ASPI’s China Defence Universities Tracker: Rising China-Russia links, defence industry ties, dual-use tech research

ASPI has launched a major new expansion of its globally recognised China Defence Universities Tracker, a database that now includes more than 180 Chinese civilian and military research institutions. The tracker has become a go-to international resource, drawing huge traffic from the United States and China, followed by Japan, Hong Kong, Australia, Canada, Britain, Germany, Singapore, France, Taiwan, the Netherlands, Russia and India.

The tracker illuminates military and security links between Chinese institutions and the state, helping universities, governments and companies make informed and targeted decisions about research partnerships and collaboration. It supports export control compliance, research security assessments, due-diligence research, international academic partnerships, investment screening and informed public debate. Its goal is to support informed decision-making that protects research integrity while preserving the benefits of international collaboration.

As China and Russia deepen their military and technological ties—framing it as the foundation of a rising illiberal world order—the tracker is even more strategically relevant today than when it first launched in 2019. At that time, the primary concern was Beijing’s military-civil fusion agenda and the implications for Western research security. Those risks persist, but the landscape is now markedly more dangerous.

ASPI’s new research shows that since 2019, top Chinese universities have dramatically increased their research partnerships with Russian research institutions, especially in critical and dual-use technologies. These findings raise concerns that China-connected research could indirectly aid Russia’s war in Ukraine, providing Moscow with access to innovations and know-how that help offset Western sanctions and export controls.

The tracker now provides evidence to map, monitor and mitigate these transnational research links. What began as a tool to illuminate China’s defence-linked higher education sector has now also become a resource for understanding how authoritarian powers build cooperative research ecosystems that can undermine Western security and resilience.

Additional findings in the expanded tracker also show that dozens of China’s top universities have deepened their research and development partnerships with Chinese state-owned defence manufacturers, presenting heightened risk that research engagements with Chinese universities could end up supporting China’s military modernisation. ASPI has updated risk ratings throughout the tracker to reflect this heightened risk.

As international scrutiny of Chinese-foreign joint venture universities has grown, ASPI has added three prominent joint ventures to the tracker, allowing users to easily compare the relative risks of joint venture universities and Chinese universities. Expanded research on international collaborations also reveals that Chinese universities are still partnering with British and European institutions with the explicit goal, for example, of advancing China’s national aerospace industry.

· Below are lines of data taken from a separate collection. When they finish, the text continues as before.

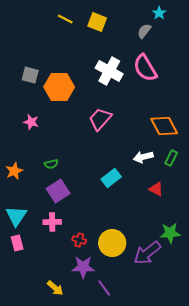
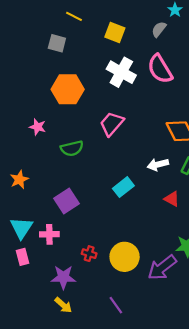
yellow square: (97, 22) -> (115, 32), moved
gray square: (30, 75) -> (57, 43), moved
green semicircle: (51, 164) -> (72, 148), moved, size x1.5
pink cross: (52, 222) -> (49, 234), moved
purple star: (83, 267) -> (63, 277), moved

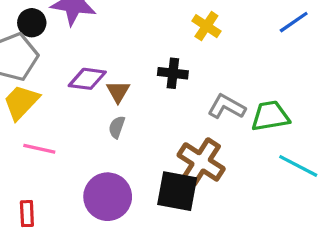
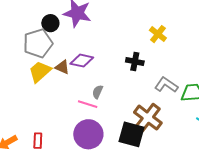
brown triangle: (118, 91) -> (62, 67), moved, turned -42
pink line: (39, 149) -> (88, 104), moved

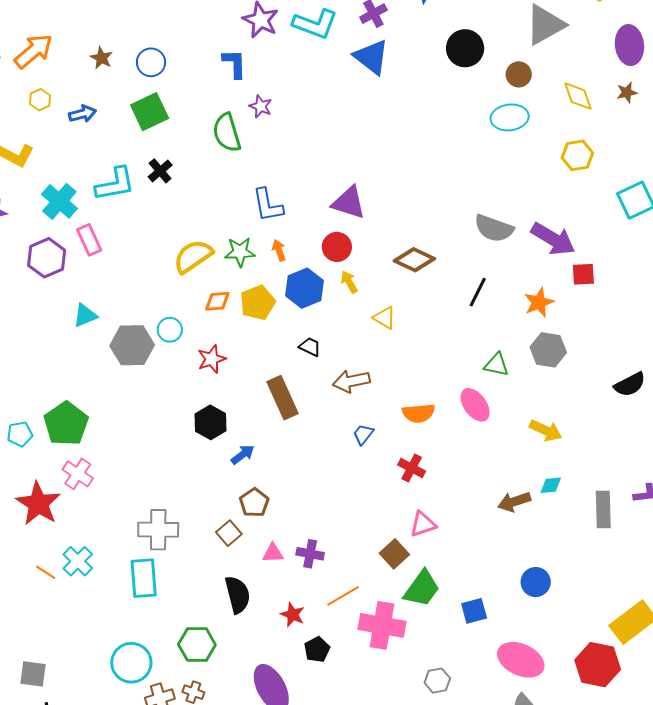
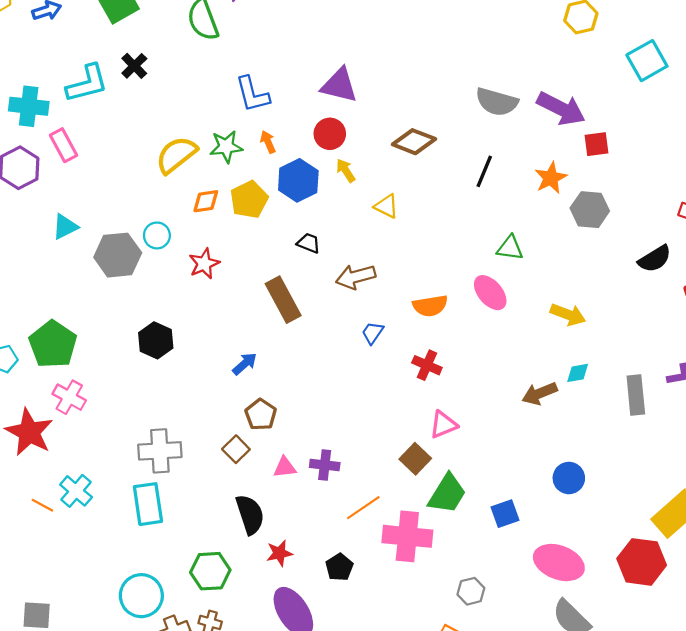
cyan cross: (59, 201) -> (29, 106), turned -30
gray hexagon: (548, 350) -> (590, 210), moved
black hexagon: (211, 422) -> (156, 340), moved
red star: (293, 615) -> (279, 553), moved, turned -30

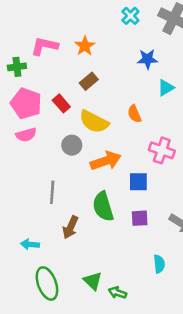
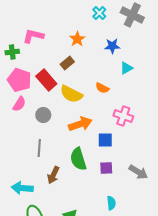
orange star: (85, 46) -> (77, 39), moved
red rectangle: (61, 103) -> (46, 80), size x1.5
orange semicircle: (134, 114) -> (102, 88), turned -40
pink semicircle: (26, 135) -> (19, 104), turned -42
gray circle: (72, 145) -> (43, 115), moved
cyan arrow: (30, 244) -> (22, 188), size x1.5
cyan semicircle: (159, 264) -> (111, 203), moved

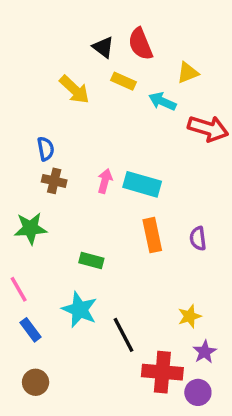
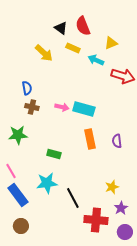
pink arrow: (105, 181) -> (62, 107), turned 88
cyan star: (80, 310) -> (47, 183), turned -30
blue rectangle: (30, 330) -> (18, 195), size x1.6
purple circle: (198, 392) -> (125, 232), moved

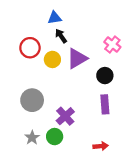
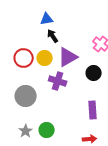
red circle: (30, 48) -> (24, 58), moved
purple rectangle: (105, 104) -> (93, 110), moved
purple cross: (65, 116) -> (58, 81), moved, turned -30

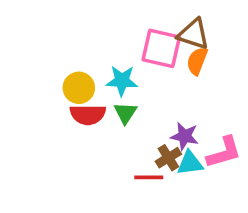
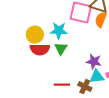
brown cross: (168, 158) -> (85, 87), moved, turned -32
red line: (149, 177) -> (62, 85), moved

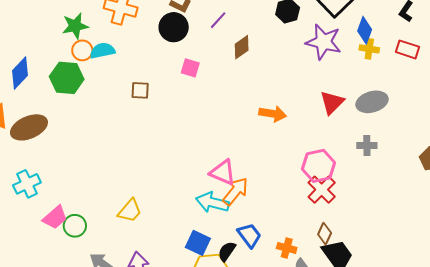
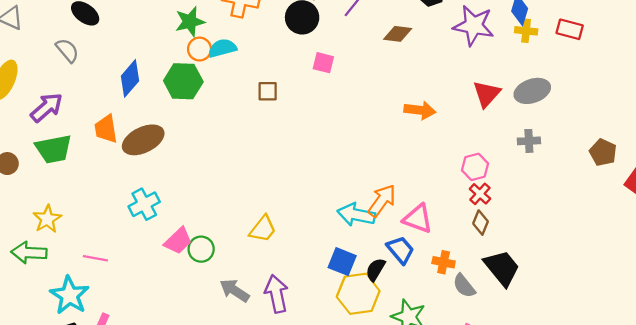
brown diamond: (242, 47) -> (398, 34), moved, turned 45
pink hexagon: (318, 166) -> (475, 167), size x0.7
pink triangle: (223, 172) -> (418, 219), moved
red cross: (322, 190) -> (480, 194), size x0.7
brown diamond: (325, 234) -> (481, 223), moved

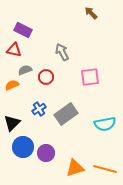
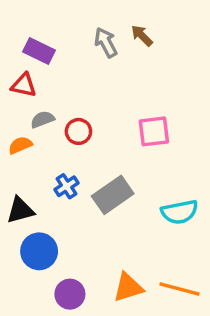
brown arrow: (91, 13) -> (142, 36), moved
gray arrow: (62, 52) -> (106, 42), moved
black triangle: (12, 123) -> (20, 210), turned 30
purple circle: (46, 153) -> (70, 294), moved

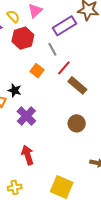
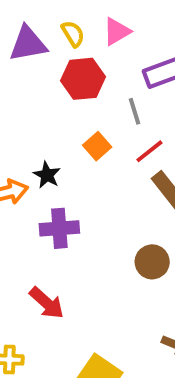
purple cross: (26, 116) -> (59, 228), turned 30
red arrow: (28, 155) -> (47, 303), turned 138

The tracker also now includes the Chinese Academy of Sciences (CAS), the world’s largest scientific research institution, and 10 affiliated institutes. Users can now quickly see why CAS occupies such a preeminent place in global science research; the tracker features CAS’s global and national rankings in 64 critical technologies tracked by ASPI, including the 31 critical technologies where CAS leads the world in high-impact research. These fields include quantum sensors, high performance computing and advanced robotics.

Previous ASPI research has shown that while China overwhelmingly leads in high-impact research in critical technologies, it has historically lagged in its ability to industrialise and commercialise that research into real-world technological capabilities. But new tracker findings show that the Chinese government has implemented sweeping changes to bridge this gap between research and industry through the establishment of on-campus technology transfer centres and new research centres sponsored by China’s top tech companies. This puts new research advances straight into the hands of companies that can develop and market them.

These new research findings have been applied to more than 60 universities and institutes in the tracker database, complementing the existing database of nearly 100 civilian universities, 50 People’s Liberation Army institutions, China’s nuclear weapons program, three Ministry of State Security institutions, four Ministry of Public Security universities and 12 state-owned defence industry conglomerates. From early 2026, updates will see new institutions added to the tracker and research additions extended to more existing institutions.

ASPI is also excited to announce an exclusive new partnership with corporate intelligence platform WireScreen, allowing the tracker to provide new details about corporate ties and technology procurement for more than 50 universities and institutes.